§ **Exercise**
Can you output the records below exactly as they are written?

=-=-=-=-=

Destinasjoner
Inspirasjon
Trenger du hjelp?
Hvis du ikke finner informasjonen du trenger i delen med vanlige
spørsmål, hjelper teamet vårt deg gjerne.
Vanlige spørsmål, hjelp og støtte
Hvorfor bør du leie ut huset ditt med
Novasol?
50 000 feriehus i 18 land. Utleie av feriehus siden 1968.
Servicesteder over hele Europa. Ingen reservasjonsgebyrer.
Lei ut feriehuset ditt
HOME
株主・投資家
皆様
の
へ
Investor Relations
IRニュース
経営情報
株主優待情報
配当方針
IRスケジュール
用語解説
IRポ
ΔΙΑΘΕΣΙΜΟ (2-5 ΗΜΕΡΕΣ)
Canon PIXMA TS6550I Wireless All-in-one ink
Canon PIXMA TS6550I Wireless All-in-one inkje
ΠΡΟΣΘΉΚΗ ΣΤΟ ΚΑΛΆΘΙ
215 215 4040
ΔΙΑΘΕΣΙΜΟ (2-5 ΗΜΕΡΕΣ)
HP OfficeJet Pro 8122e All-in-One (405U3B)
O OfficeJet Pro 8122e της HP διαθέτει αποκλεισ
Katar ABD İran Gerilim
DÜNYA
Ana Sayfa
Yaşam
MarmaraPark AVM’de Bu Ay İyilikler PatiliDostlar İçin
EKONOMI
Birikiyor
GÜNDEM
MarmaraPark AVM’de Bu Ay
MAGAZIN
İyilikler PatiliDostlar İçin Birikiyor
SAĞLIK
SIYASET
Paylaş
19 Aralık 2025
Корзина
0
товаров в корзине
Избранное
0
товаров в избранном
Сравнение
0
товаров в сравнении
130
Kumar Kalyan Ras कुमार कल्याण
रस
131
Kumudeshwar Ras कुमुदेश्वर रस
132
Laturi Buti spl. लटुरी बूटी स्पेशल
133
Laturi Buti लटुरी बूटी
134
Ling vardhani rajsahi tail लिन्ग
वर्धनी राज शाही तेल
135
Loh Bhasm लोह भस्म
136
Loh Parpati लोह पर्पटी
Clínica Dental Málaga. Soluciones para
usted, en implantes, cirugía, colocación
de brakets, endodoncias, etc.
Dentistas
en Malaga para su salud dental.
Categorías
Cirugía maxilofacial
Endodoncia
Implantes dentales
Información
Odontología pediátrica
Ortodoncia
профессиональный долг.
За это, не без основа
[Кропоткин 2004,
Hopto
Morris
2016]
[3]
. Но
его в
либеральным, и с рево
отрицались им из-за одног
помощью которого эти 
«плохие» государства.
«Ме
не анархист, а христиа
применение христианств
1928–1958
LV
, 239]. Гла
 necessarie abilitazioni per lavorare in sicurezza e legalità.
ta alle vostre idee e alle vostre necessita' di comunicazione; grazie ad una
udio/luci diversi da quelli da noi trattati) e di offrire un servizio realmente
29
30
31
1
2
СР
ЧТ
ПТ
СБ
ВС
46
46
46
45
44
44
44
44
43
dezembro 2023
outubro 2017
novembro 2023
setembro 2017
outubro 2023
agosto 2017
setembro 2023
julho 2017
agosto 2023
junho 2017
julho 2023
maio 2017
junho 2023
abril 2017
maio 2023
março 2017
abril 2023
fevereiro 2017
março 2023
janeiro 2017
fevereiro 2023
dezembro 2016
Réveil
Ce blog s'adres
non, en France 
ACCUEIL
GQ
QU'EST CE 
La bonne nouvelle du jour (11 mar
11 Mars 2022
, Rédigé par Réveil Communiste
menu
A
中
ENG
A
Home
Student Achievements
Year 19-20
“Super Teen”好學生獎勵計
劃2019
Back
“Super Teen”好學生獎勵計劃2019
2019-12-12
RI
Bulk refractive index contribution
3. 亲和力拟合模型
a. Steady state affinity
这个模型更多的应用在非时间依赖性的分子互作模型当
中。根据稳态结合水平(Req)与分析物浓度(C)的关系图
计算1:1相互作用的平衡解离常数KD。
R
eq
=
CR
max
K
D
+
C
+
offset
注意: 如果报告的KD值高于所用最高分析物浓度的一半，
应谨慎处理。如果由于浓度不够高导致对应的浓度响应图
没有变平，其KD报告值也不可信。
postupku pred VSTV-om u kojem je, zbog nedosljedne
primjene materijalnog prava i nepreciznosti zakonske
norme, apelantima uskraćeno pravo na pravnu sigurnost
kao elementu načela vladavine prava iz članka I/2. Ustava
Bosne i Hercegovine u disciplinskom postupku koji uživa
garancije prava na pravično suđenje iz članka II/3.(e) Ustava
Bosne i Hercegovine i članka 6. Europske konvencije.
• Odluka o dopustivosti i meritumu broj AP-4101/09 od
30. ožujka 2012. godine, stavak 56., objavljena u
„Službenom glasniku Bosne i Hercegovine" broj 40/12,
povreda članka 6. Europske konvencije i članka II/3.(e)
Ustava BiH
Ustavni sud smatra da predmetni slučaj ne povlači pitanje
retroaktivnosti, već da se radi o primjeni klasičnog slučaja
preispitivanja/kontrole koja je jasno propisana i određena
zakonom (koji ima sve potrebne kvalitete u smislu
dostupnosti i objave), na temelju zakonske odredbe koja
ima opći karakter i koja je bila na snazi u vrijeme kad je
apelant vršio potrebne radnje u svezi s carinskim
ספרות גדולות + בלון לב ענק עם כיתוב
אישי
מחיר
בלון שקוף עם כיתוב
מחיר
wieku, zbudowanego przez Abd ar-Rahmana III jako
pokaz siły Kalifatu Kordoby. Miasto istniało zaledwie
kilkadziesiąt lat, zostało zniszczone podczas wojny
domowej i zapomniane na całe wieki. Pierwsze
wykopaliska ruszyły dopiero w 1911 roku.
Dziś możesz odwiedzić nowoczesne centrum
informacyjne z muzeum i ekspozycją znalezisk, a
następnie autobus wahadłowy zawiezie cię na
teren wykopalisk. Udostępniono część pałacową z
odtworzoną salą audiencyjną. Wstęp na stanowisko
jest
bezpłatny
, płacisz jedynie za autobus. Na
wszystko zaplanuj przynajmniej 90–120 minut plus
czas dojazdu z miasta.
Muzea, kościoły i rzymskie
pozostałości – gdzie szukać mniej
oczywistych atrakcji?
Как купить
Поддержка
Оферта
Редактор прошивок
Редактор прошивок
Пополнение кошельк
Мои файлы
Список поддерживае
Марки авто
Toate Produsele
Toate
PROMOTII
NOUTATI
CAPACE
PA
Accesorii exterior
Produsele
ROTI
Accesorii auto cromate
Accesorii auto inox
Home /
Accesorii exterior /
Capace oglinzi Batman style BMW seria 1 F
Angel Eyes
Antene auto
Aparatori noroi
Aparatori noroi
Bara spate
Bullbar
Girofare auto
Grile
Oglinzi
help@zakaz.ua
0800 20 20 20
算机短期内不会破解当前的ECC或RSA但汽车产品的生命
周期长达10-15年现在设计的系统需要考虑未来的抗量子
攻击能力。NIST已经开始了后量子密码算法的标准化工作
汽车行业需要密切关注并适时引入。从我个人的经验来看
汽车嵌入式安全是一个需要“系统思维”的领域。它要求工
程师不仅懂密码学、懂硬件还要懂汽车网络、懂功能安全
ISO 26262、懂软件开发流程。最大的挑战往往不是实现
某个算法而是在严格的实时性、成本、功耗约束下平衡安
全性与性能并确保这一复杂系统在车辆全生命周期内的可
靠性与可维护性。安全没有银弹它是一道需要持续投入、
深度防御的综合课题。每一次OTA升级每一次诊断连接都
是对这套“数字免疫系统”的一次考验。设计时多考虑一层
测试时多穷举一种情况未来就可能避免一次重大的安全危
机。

=-=-=-=-=

§ **Answer section**
Destinasjoner
Inspirasjon
Trenger du hjelp?
Hvis du ikke finner informasjonen du trenger i delen med vanlige
spørsmål, hjelper teamet vårt deg gjerne.
Vanlige spørsmål, hjelp og støtte
Hvorfor bør du leie ut huset ditt med
Novasol?
50 000 feriehus i 18 land. Utleie av feriehus siden 1968.
Servicesteder over hele Europa. Ingen reservasjonsgebyrer.
Lei ut feriehuset ditt
HOME
株主・投資家
皆様
の
へ
Investor Relations
IRニュース
経営情報
株主優待情報
配当方針
IRスケジュール
用語解説
IRポ
ΔΙΑΘΕΣΙΜΟ (2-5 ΗΜΕΡΕΣ)
Canon PIXMA TS6550I Wireless All-in-one ink
Canon PIXMA TS6550I Wireless All-in-one inkje
ΠΡΟΣΘΉΚΗ ΣΤΟ ΚΑΛΆΘΙ
215 215 4040
ΔΙΑΘΕΣΙΜΟ (2-5 ΗΜΕΡΕΣ)
HP OfficeJet Pro 8122e All-in-One (405U3B)
O OfficeJet Pro 8122e της HP διαθέτει αποκλεισ
Katar ABD İran Gerilim
DÜNYA
Ana Sayfa
Yaşam
MarmaraPark AVM’de Bu Ay İyilikler PatiliDostlar İçin
EKONOMI
Birikiyor
GÜNDEM
MarmaraPark AVM’de Bu Ay
MAGAZIN
İyilikler PatiliDostlar İçin Birikiyor
SAĞLIK
SIYASET
Paylaş
19 Aralık 2025
Корзина
0
товаров в корзине
Избранное
0
товаров в избранном
Сравнение
0
товаров в сравнении
130
Kumar Kalyan Ras कुमार कल्याण
रस
131
Kumudeshwar Ras कुमुदेश्वर रस
132
Laturi Buti spl. लटुरी बूटी स्पेशल
133
Laturi Buti लटुरी बूटी
134
Ling vardhani rajsahi tail लिन्ग
वर्धनी राज शाही तेल
135
Loh Bhasm लोह भस्म
136
Loh Parpati लोह पर्पटी
Clínica Dental Málaga. Soluciones para
usted, en implantes, cirugía, colocación
de brakets, endodoncias, etc.
Dentistas
en Malaga para su salud dental.
Categorías
Cirugía maxilofacial
Endodoncia
Implantes dentales
Información
Odontología pediátrica
Ortodoncia
профессиональный долг.
За это, не без основа
[Кропоткин 2004,
Hopto
Morris
2016]
[3]
. Но
его в
либеральным, и с рево
отрицались им из-за одног
помощью которого эти 
«плохие» государства.
«Ме
не анархист, а христиа
применение христианств
1928–1958
LV
, 239]. Гла
 necessarie abilitazioni per lavorare in sicurezza e legalità.
ta alle vostre idee e alle vostre necessita' di comunicazione; grazie ad una
udio/luci diversi da quelli da noi trattati) e di offrire un servizio realmente
29
30
31
1
2
СР
ЧТ
ПТ
СБ
ВС
46
46
46
45
44
44
44
44
43
dezembro 2023
outubro 2017
novembro 2023
setembro 2017
outubro 2023
agosto 2017
setembro 2023
julho 2017
agosto 2023
junho 2017
julho 2023
maio 2017
junho 2023
abril 2017
maio 2023
março 2017
abril 2023
fevereiro 2017
março 2023
janeiro 2017
fevereiro 2023
dezembro 2016
Réveil
Ce blog s'adres
non, en France 
ACCUEIL
GQ
QU'EST CE 
La bonne nouvelle du jour (11 mar
11 Mars 2022
, Rédigé par Réveil Communiste
menu
A
中
ENG
A
Home
Student Achievements
Year 19-20
“Super Teen”好學生獎勵計
劃2019
Back
“Super Teen”好學生獎勵計劃2019
2019-12-12
RI
Bulk refractive index contribution
3. 亲和力拟合模型
a. Steady state affinity
这个模型更多的应用在非时间依赖性的分子互作模型当
中。根据稳态结合水平(Req)与分析物浓度(C)的关系图
计算1:1相互作用的平衡解离常数KD。
R
eq
=
CR
max
K
D
+
C
+
offset
注意: 如果报告的KD值高于所用最高分析物浓度的一半，
应谨慎处理。如果由于浓度不够高导致对应的浓度响应图
没有变平，其KD报告值也不可信。
postupku pred VSTV-om u kojem je, zbog nedosljedne
primjene materijalnog prava i nepreciznosti zakonske
norme, apelantima uskraćeno pravo na pravnu sigurnost
kao elementu načela vladavine prava iz članka I/2. Ustava
Bosne i Hercegovine u disciplinskom postupku koji uživa
garancije prava na pravično suđenje iz članka II/3.(e) Ustava
Bosne i Hercegovine i članka 6. Europske konvencije.
• Odluka o dopustivosti i meritumu broj AP-4101/09 od
30. ožujka 2012. godine, stavak 56., objavljena u
„Službenom glasniku Bosne i Hercegovine" broj 40/12,
povreda članka 6. Europske konvencije i članka II/3.(e)
Ustava BiH
Ustavni sud smatra da predmetni slučaj ne povlači pitanje
retroaktivnosti, već da se radi o primjeni klasičnog slučaja
preispitivanja/kontrole koja je jasno propisana i određena
zakonom (koji ima sve potrebne kvalitete u smislu
dostupnosti i objave), na temelju zakonske odredbe koja
ima opći karakter i koja je bila na snazi u vrijeme kad je
apelant vršio potrebne radnje u svezi s carinskim
ספרות גדולות + בלון לב ענק עם כיתוב
אישי
מחיר
בלון שקוף עם כיתוב
מחיר
wieku, zbudowanego przez Abd ar-Rahmana III jako
pokaz siły Kalifatu Kordoby. Miasto istniało zaledwie
kilkadziesiąt lat, zostało zniszczone podczas wojny
domowej i zapomniane na całe wieki. Pierwsze
wykopaliska ruszyły dopiero w 1911 roku.
Dziś możesz odwiedzić nowoczesne centrum
informacyjne z muzeum i ekspozycją znalezisk, a
następnie autobus wahadłowy zawiezie cię na
teren wykopalisk. Udostępniono część pałacową z
odtworzoną salą audiencyjną. Wstęp na stanowisko
jest
bezpłatny
, płacisz jedynie za autobus. Na
wszystko zaplanuj przynajmniej 90–120 minut plus
czas dojazdu z miasta.
Muzea, kościoły i rzymskie
pozostałości – gdzie szukać mniej
oczywistych atrakcji?
Как купить
Поддержка
Оферта
Редактор прошивок
Редактор прошивок
Пополнение кошельк
Мои файлы
Список поддерживае
Марки авто
Toate Produsele
Toate
PROMOTII
NOUTATI
CAPACE
PA
Accesorii exterior
Produsele
ROTI
Accesorii auto cromate
Accesorii auto inox
Home /
Accesorii exterior /
Capace oglinzi Batman style BMW seria 1 F
Angel Eyes
Antene auto
Aparatori noroi
Aparatori noroi
Bara spate
Bullbar
Girofare auto
Grile
Oglinzi
help@zakaz.ua
0800 20 20 20
算机短期内不会破解当前的ECC或RSA但汽车产品的生命
周期长达10-15年现在设计的系统需要考虑未来的抗量子
攻击能力。NIST已经开始了后量子密码算法的标准化工作
汽车行业需要密切关注并适时引入。从我个人的经验来看
汽车嵌入式安全是一个需要“系统思维”的领域。它要求工
程师不仅懂密码学、懂硬件还要懂汽车网络、懂功能安全
ISO 26262、懂软件开发流程。最大的挑战往往不是实现
某个算法而是在严格的实时性、成本、功耗约束下平衡安
全性与性能并确保这一复杂系统在车辆全生命周期内的可
靠性与可维护性。安全没有银弹它是一道需要持续投入、
深度防御的综合课题。每一次OTA升级每一次诊断连接都
是对这套“数字免疫系统”的一次考验。设计时多考虑一层
测试时多穷举一种情况未来就可能避免一次重大的安全危
机。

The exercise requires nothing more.